We understand that teenagers fight a battle with Satan every time they leave the house (I Peter 5:8). However, we do not always appreciate that this battle continues to be waged after they come home. We would like to think that home is a refuge, a place were teenagers can escape from Satan. But, the truth is, his efforts do not end at our front door. With increasing frequency the devil is finding his way into our homes and continuing his war against our kids. God has great purposes for the home, but Satan has an agenda too.
God wants the home to be a place where children learn about His will for their lives (Ephesians 6:4; Deuteronomy 6:1-9). However, using the television, radio and internet Satan is busy flooding the minds of our teenagers with corrupt images and messages. He wants parents to leave their children unattended with these dangerous weapons so that he can do his work.
God wants the home to be a place where children listen to their parent’s instruction. It is His desire to help teenagers avoid life’s pitfalls by providing wise counsel from those who are further down life’s road (Proverbs 1:8-9). But using media messages and the influence of peers, Satan seeks to undermine the influence of parents with their children. He wants kids to dismiss their guidance. He wants to create conflict between kids and parents so he can turn our homes into war zones.
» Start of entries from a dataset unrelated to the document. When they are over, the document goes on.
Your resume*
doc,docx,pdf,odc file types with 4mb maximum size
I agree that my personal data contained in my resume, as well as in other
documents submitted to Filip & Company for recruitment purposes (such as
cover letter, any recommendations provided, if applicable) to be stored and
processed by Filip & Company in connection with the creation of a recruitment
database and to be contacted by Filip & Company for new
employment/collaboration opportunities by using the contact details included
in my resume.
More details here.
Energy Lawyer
God wants the home to be a place where families spend time together. He wants us to be close, to be involved in each other’s lives, to spend time talking about the things that really matter (Deuteronomy 6:7). But Satan wants to keep us so busy that we have no time for each other, even when we are all at home. He wants to keep teenagers off in their own little world, back in the bedroom with the door shut, listening to music, watching television or surfing the net. He wants families to watch television while they eat their meals so that they will be robbed of one more opportunity to communicate. The devil is content to let families share the same address; he just does not want them to share their lives.
An honest assessment of many homes will reveal that the devil enjoys the upper hand in this battle. However, families do not have to let him win. Home can be a refuge, but this requires parents and teenagers to join together to run the devil out of the house.
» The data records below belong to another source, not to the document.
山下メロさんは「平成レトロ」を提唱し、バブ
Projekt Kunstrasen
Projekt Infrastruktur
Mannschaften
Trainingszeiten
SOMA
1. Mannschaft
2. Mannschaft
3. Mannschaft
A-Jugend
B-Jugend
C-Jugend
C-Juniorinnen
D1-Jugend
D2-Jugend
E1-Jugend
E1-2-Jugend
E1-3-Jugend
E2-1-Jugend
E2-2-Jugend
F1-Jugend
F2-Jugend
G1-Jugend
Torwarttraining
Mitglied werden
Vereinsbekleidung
For many parents this process begins with recognizing that there is a battle going on at their house. Some seem unaware of the serious dangers that threaten their children at home. For example, many teenagers are able to access the internet and watch cable television in their bedrooms. Parents are often unaware of what their kids are seeing and hearing and do little to hold them accountable. Many do not even know how to find out which websites their kids are visiting. This is a formula for disaster. When parents allow these things to happen at their house, they give important ground to the enemy. Moms and dads need to set strict guidelines to govern what their kids see and hear. When teenagers surf the net, it should be in an open place in the home with lots of traffic. Kids should only surf the net when parents are home and able to pay attention.
We should also fight the devil’s efforts to isolate us from each other. We need to trim back our overloaded schedules and make time for each other. We do too much these days, and this “busyness” hinders God’s purposes for the home. When we are at home, we need to do things together. We need to eat together at the dinner table. We should do this without the television blaring in the background so we can use this time to talk. We need to spend devotional time together. Moms and dads need to read the Bible and pray with their children every day.
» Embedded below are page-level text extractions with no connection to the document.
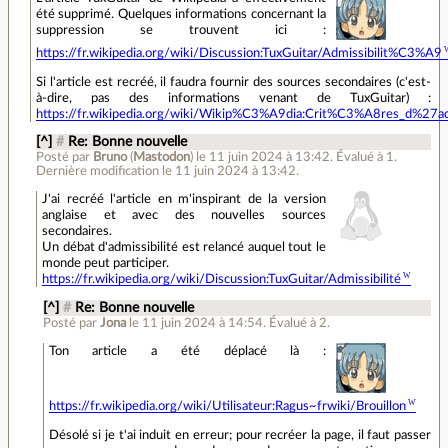
été supprimé. Quelques informations concernant la
suppression se trouvent ici :
https://fr.wikipedia.org/wiki/Discussion:TuxGuitar/Admissibilit%C3%A9
Si l'article est recréé, il faudra fournir des sources secondaires (c'est-
à-dire, pas des informations venant de TuxGuitar) :
https://fr.wikipedia.org/wiki/Wikip%C3%A9dia:Crit%C3%A8res_d%27ad
[^]
#
Re: Bonne nouvelle
Posté par
Bruno
(
Mastodon
)
le 11 juin 2024 à 13:42
.
Évalué à
1
.
Dernière modification le 11 juin 2024 à 13:42.
J'ai recréé l'article en m'inspirant de la version
anglaise et avec des nouvelles sources
secondaires.
Un débat d'admissibilité est relancé auquel tout le
monde peut participer.
https://fr.wikipedia.org/wiki/Discussion:TuxGuitar/Admissibilité
[^]
#
Re: Bonne nouvelle
Posté par
Jona
le 11 juin 2024 à 14:54
.
Évalué à
2
.
Ton article a été déplacé là :
https://fr.wikipedia.org/wiki/Utilisateur:Ragus~frwiki/Brouillon
Désolé si je t'ai induit en erreur; pour recréer la page, il faut passer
However, parents cannot win this battle on their own. Parents and children must work together to push the devil out of the house. For teenagers, this begins with the right attitude. They must respect their parents and value their counsel (Ephesians 6:1-3). They must listen as mom and dad provide instruction and guidance (Proverbs 6:20-23). They must submit to their parent’s rules, even when they don’t like them. This contribution by teenagers is essential. When teens fight against their parents, they are actually fighting on the devil’s side.
The devil has brought this battle into our homes. It’s up to us to be sure he does not win.